On the left is how you usually connect to an IRC network (QuakeNet is a network). Each box in the diagram illustrates a seperate computer. As such the bouncer (or IRC proxy) acts as a third computer, standing inbetween you and the IRC network. The whole purpose is that the IRC network will see you as connected 24 hours a day, 7 days a week, and so on. When you disconnect from the bouncer/close your irc client.
The bouncer will keep your connection online and interacting with the IRC server. For the principle to work it must be running on seperate computers and doing so at all times.
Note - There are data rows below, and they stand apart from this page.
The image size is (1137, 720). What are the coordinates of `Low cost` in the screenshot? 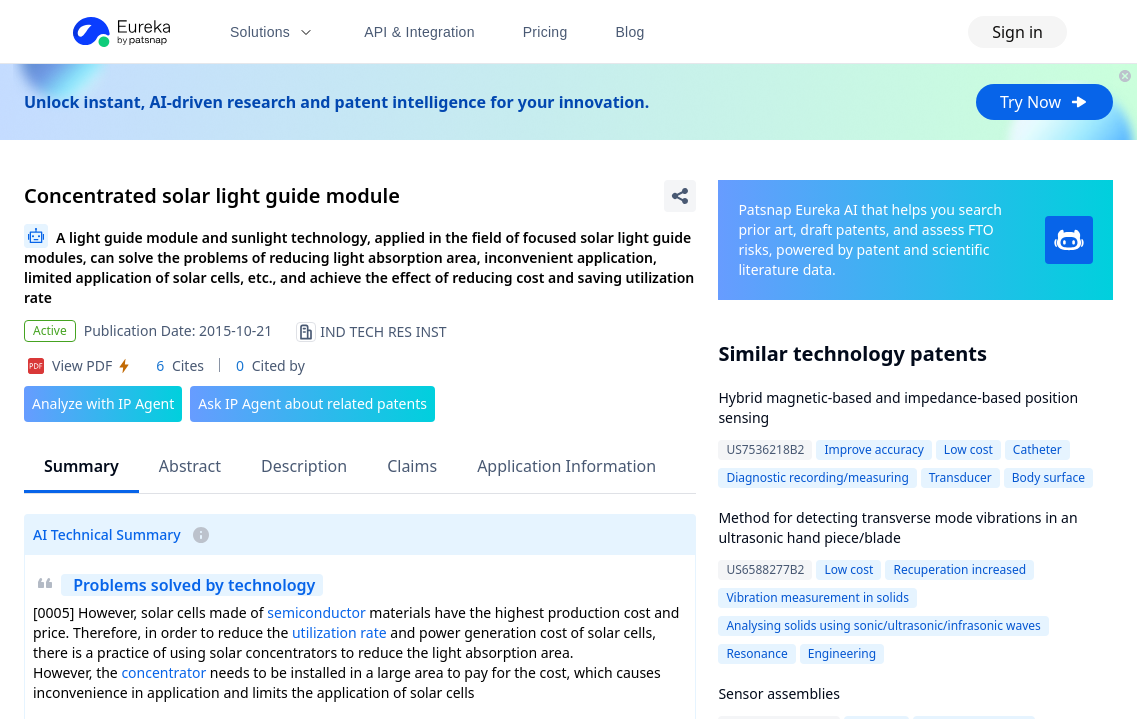 It's located at (968, 449).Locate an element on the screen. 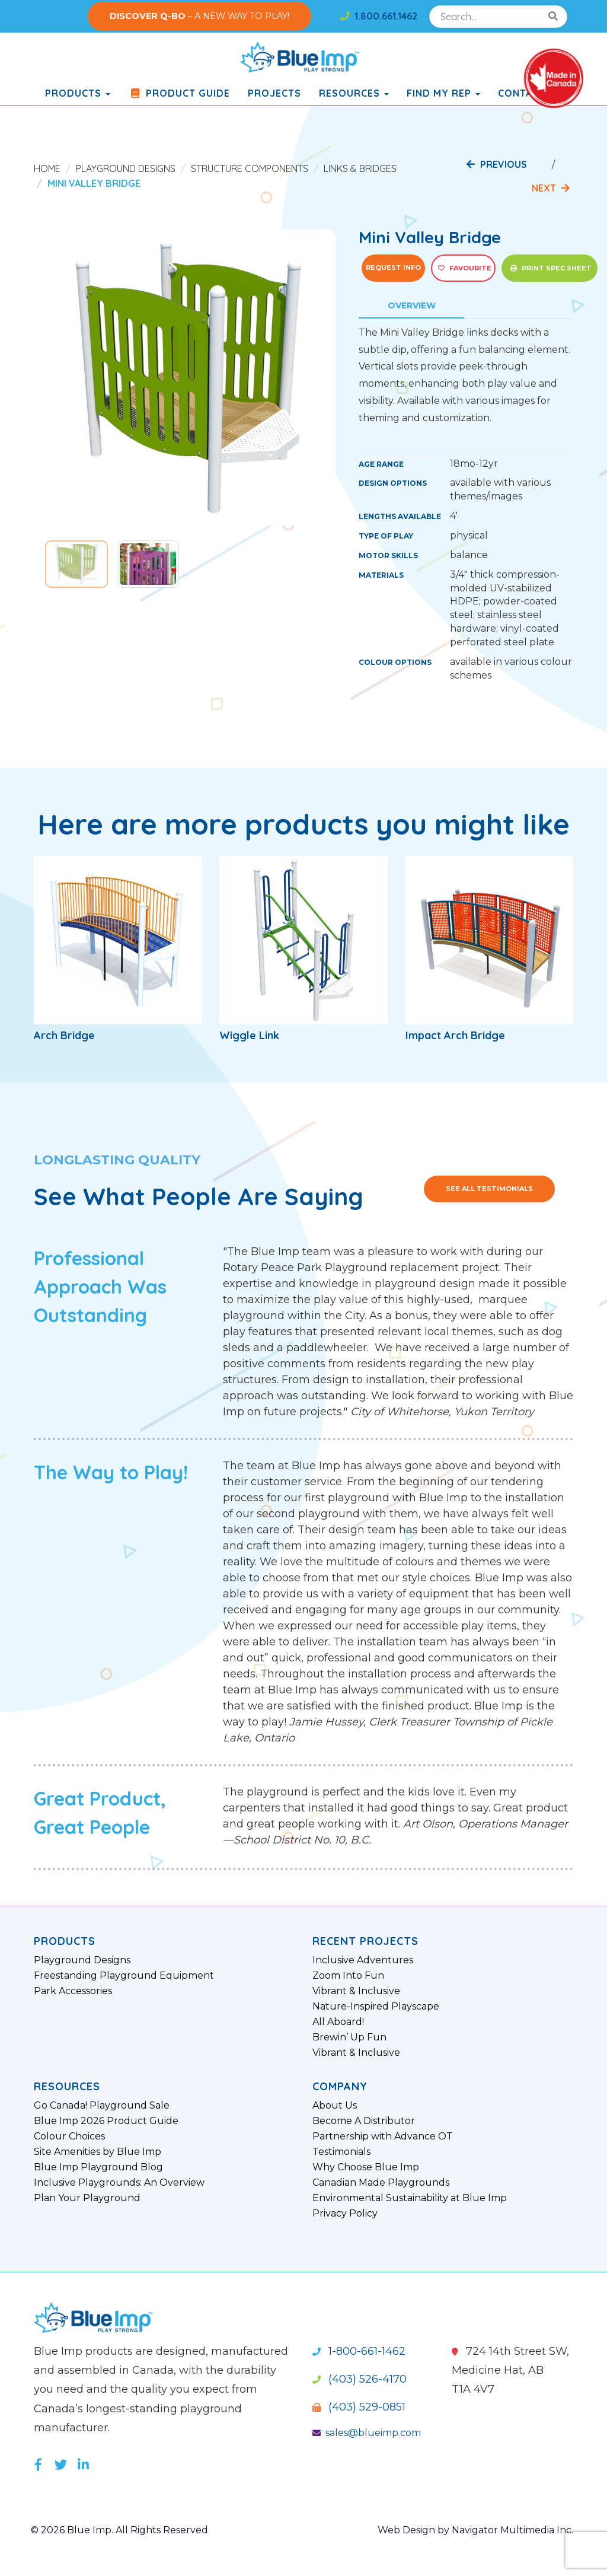 The image size is (607, 2576). Go Canada! Playground Sale is located at coordinates (102, 2105).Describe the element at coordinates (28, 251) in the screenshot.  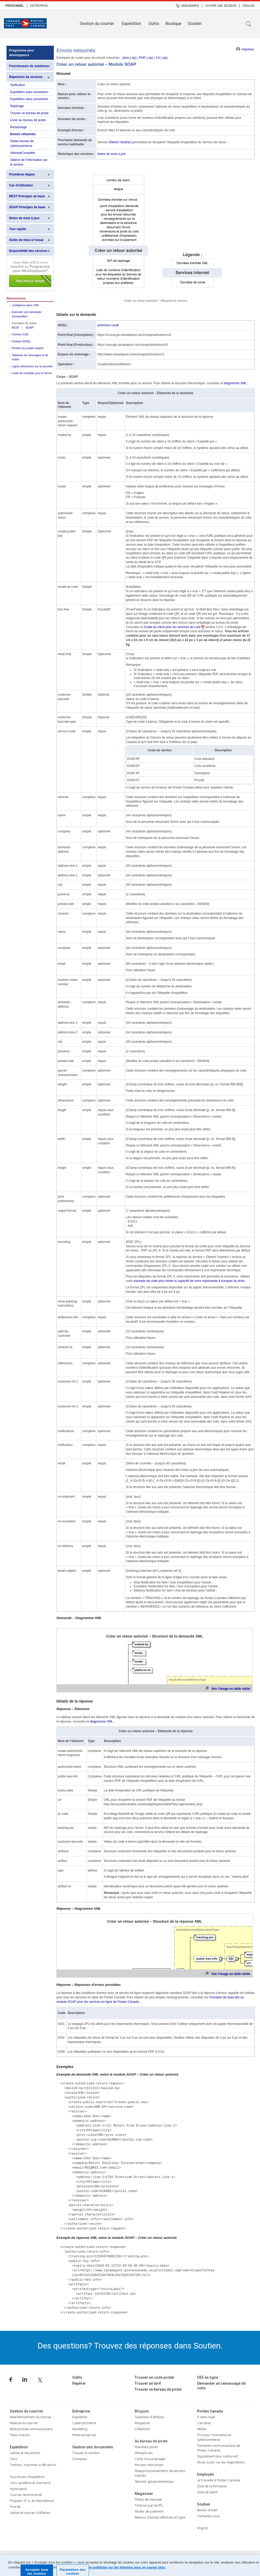
I see `Disponibilité des services` at that location.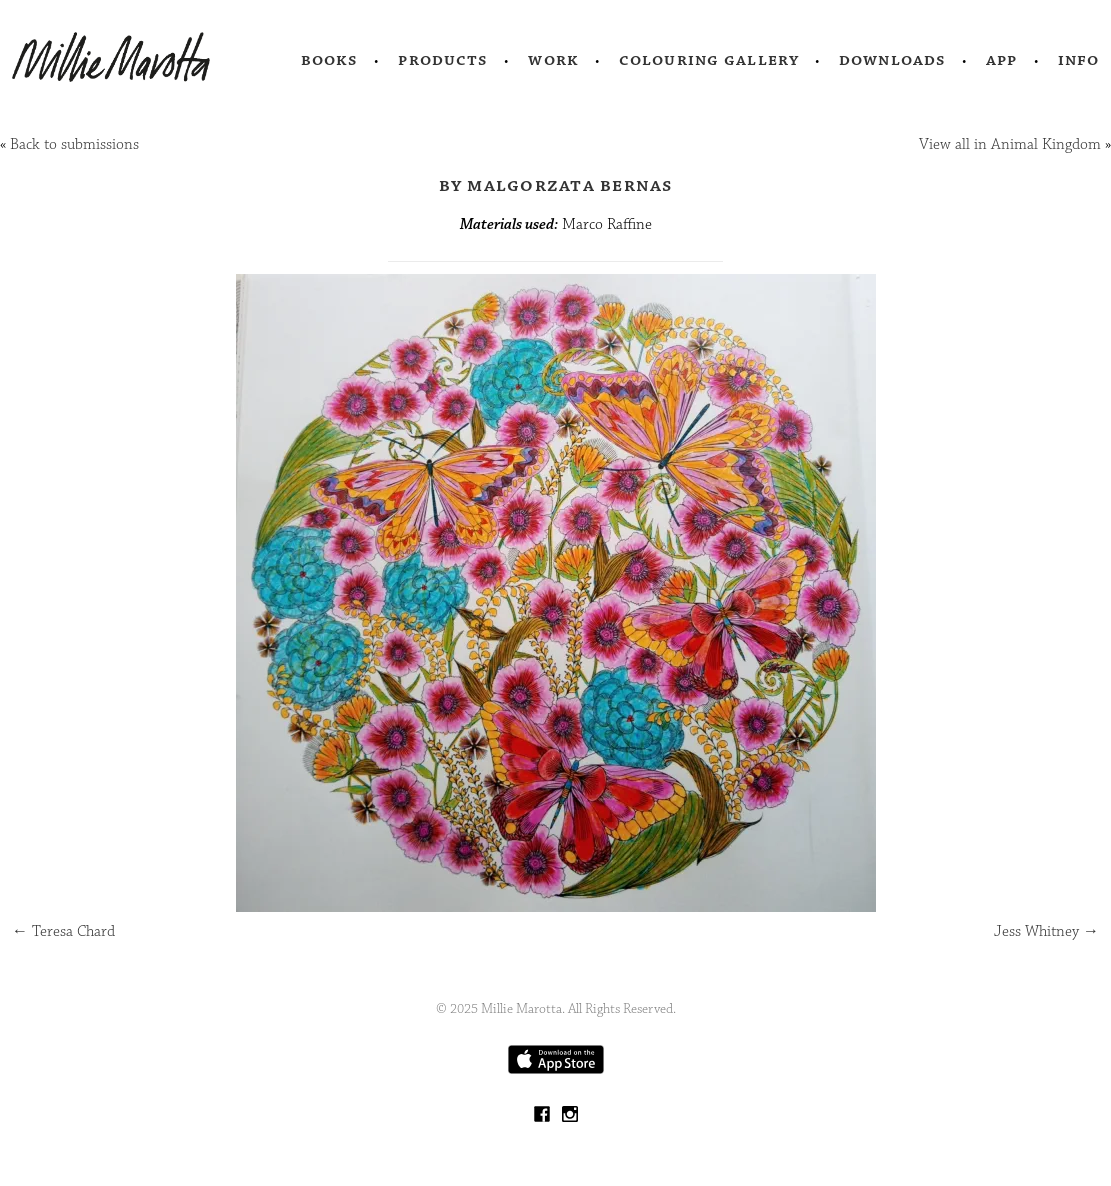 Image resolution: width=1111 pixels, height=1186 pixels. Describe the element at coordinates (556, 185) in the screenshot. I see `by Malgorzata Bernas` at that location.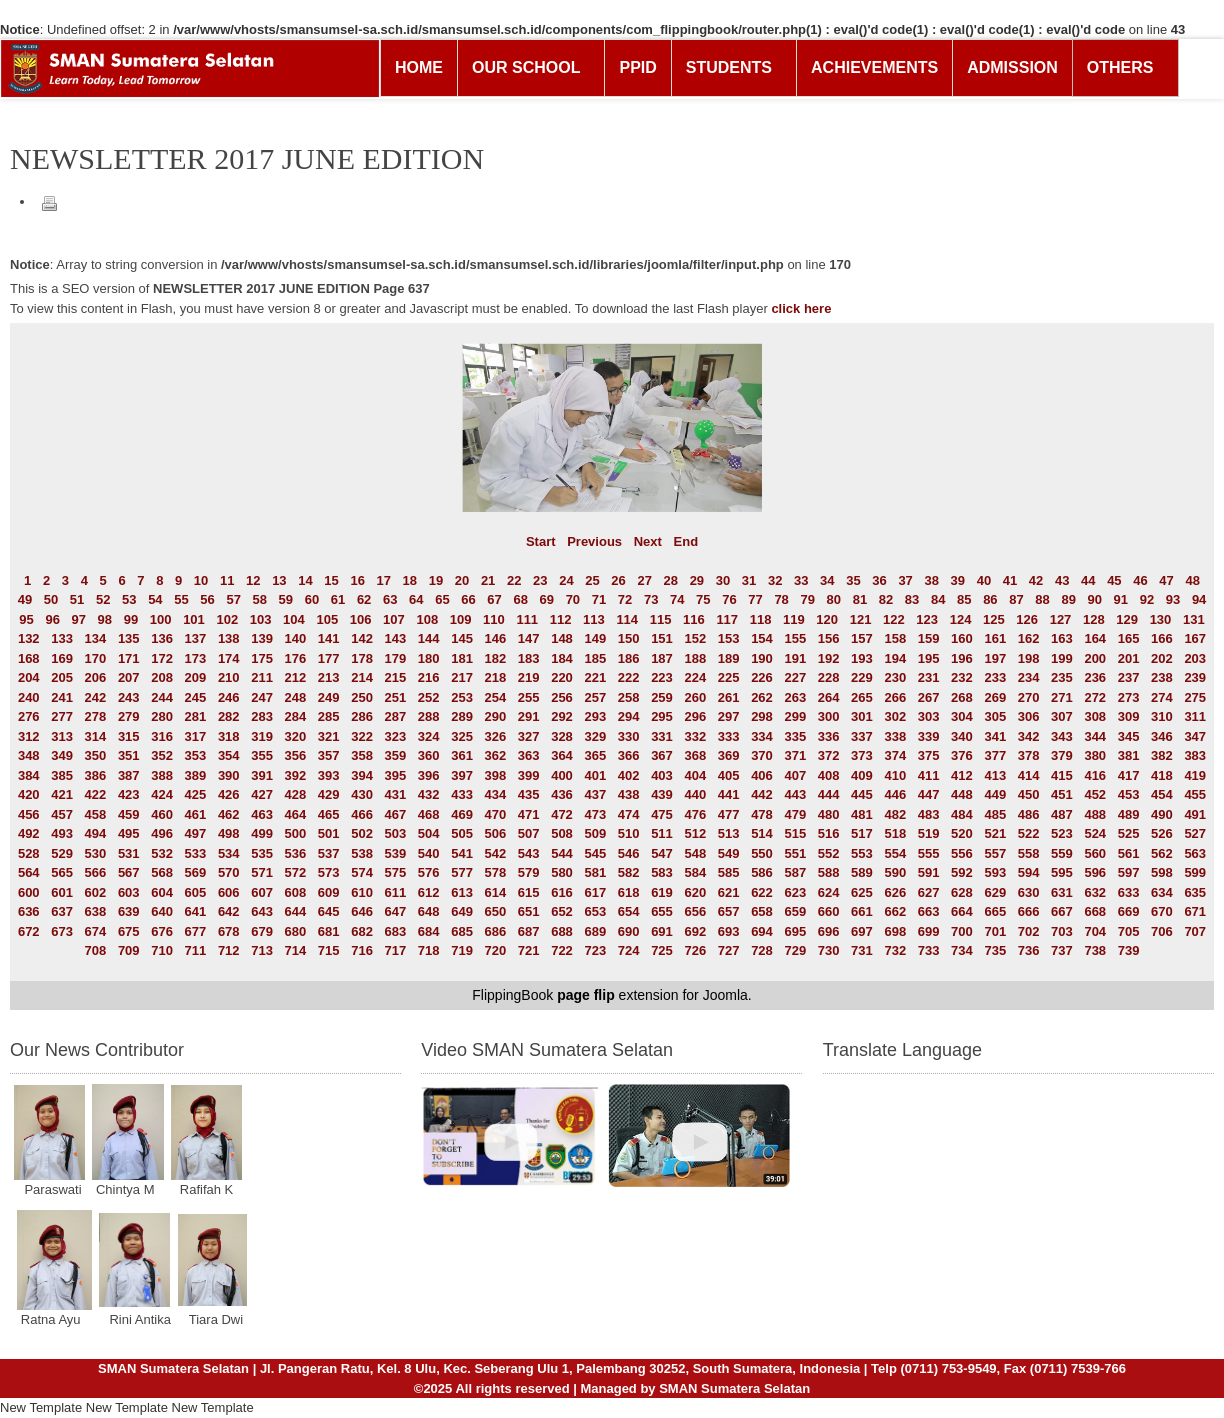  I want to click on 55, so click(181, 599).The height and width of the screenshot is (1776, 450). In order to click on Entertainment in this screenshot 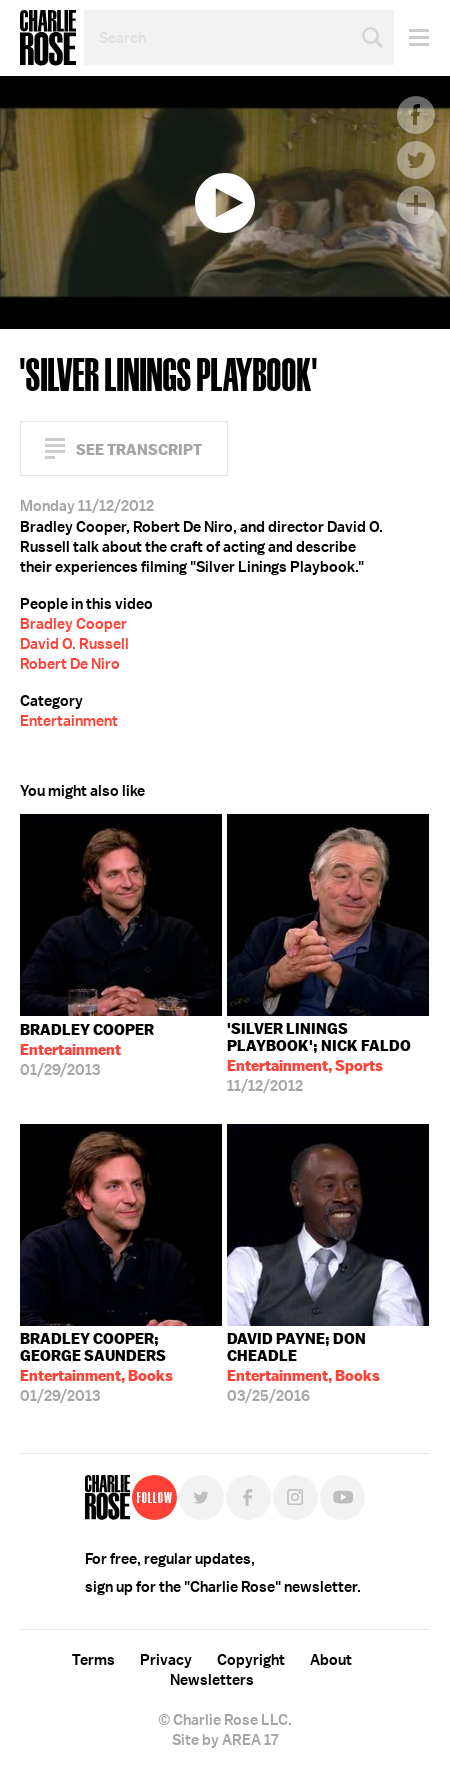, I will do `click(69, 721)`.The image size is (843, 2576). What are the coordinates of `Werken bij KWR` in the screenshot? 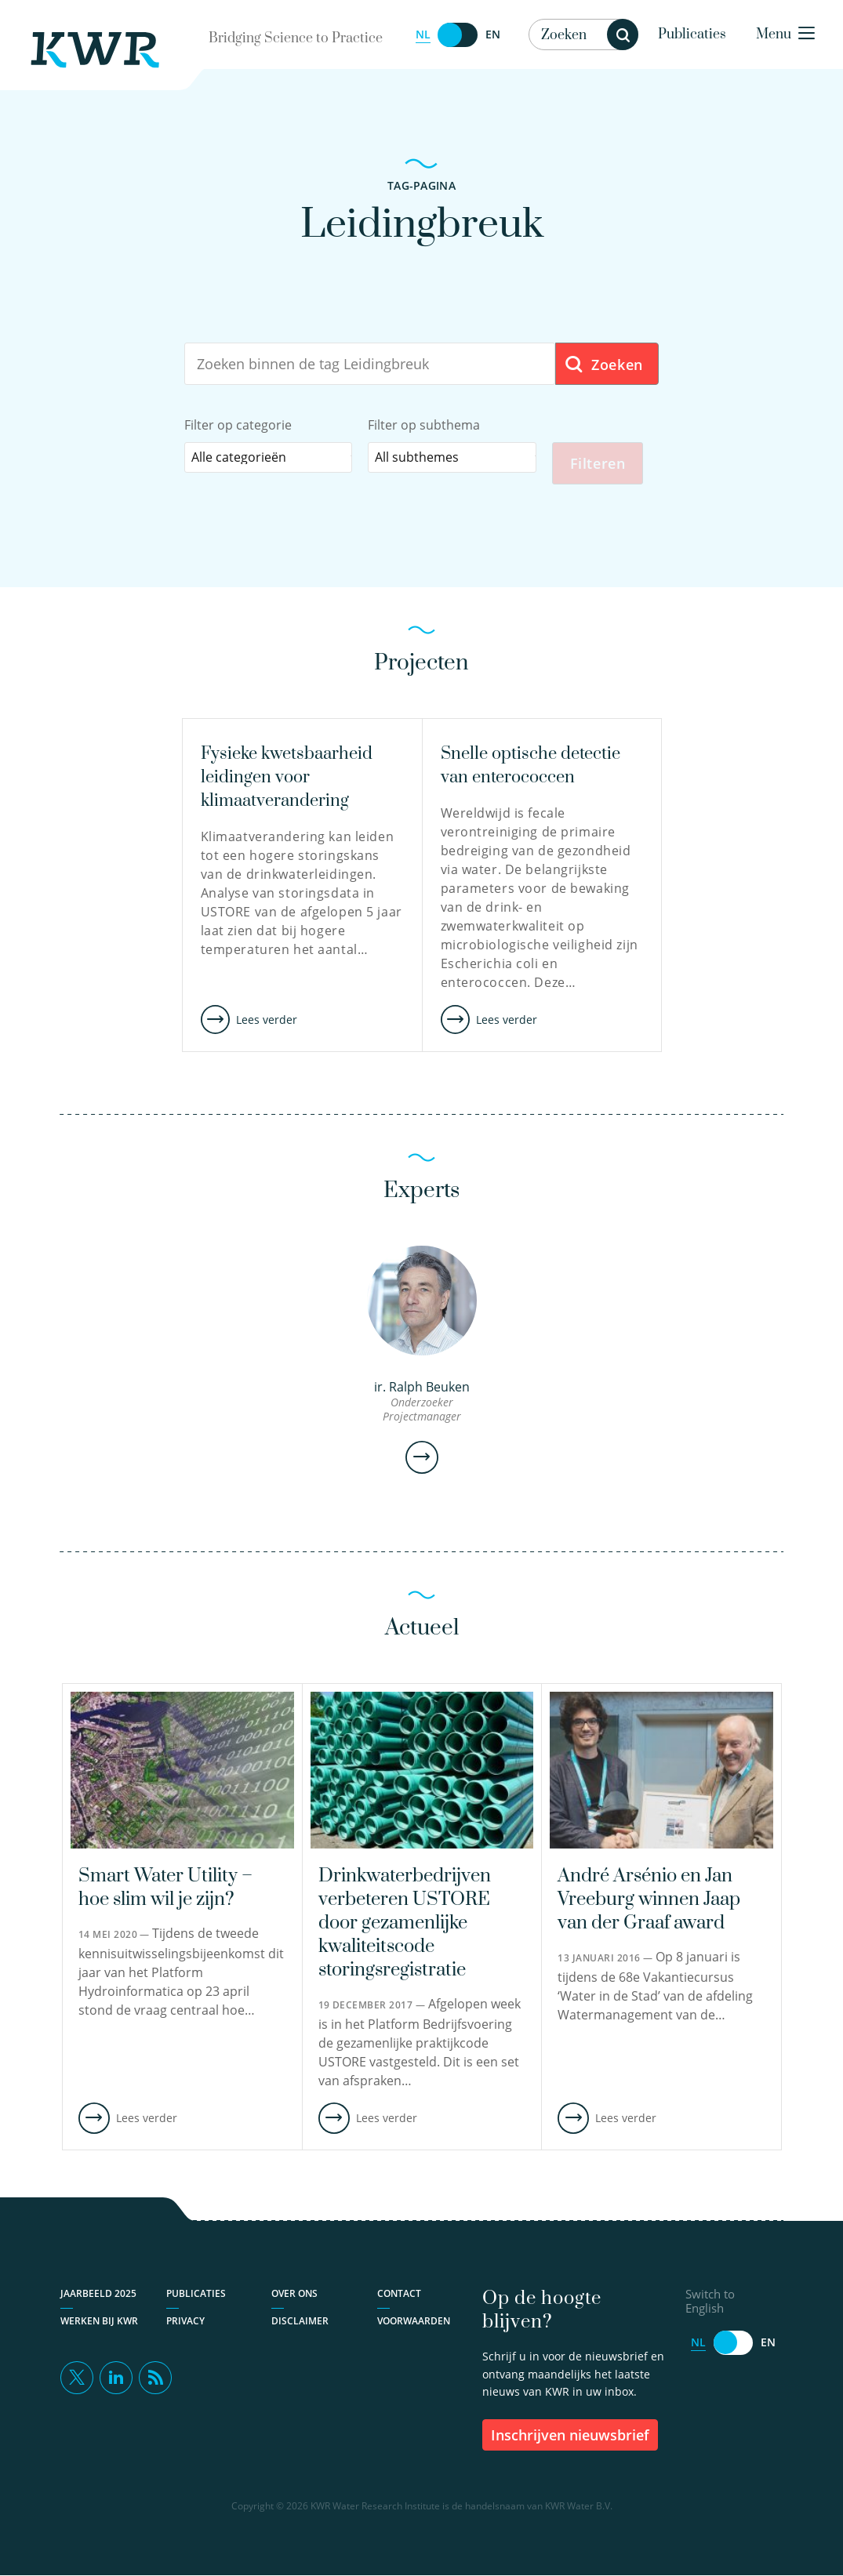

Some bouncers are made for single users, others support thousands of users.
| Name | Summary |
|---|---|
| sBNC | Multiple users, webinterface, flood-protection, SSL support, asynchronous dns resolving, virtual groups of users, partyline, vhosts, supports TCL scripts and more. |
| psyBNC | Multiple users, multiple servers per user, basic scripting, partyline, dcc-bouncing, vhosts. |
| muh | Single user, dcc-bouncing, flood-protection, vhosts. |
| dircproxy | See page. |
If you, as many people, don't have a server from which you can run your own bouncer, you can rent a single (or more) bouncer(s) with several companies. For a reasonably small monthly fee you can avoid all the hassle of having to install and maintain your own server, which in the end may end up costing a lot more if renting a server for it.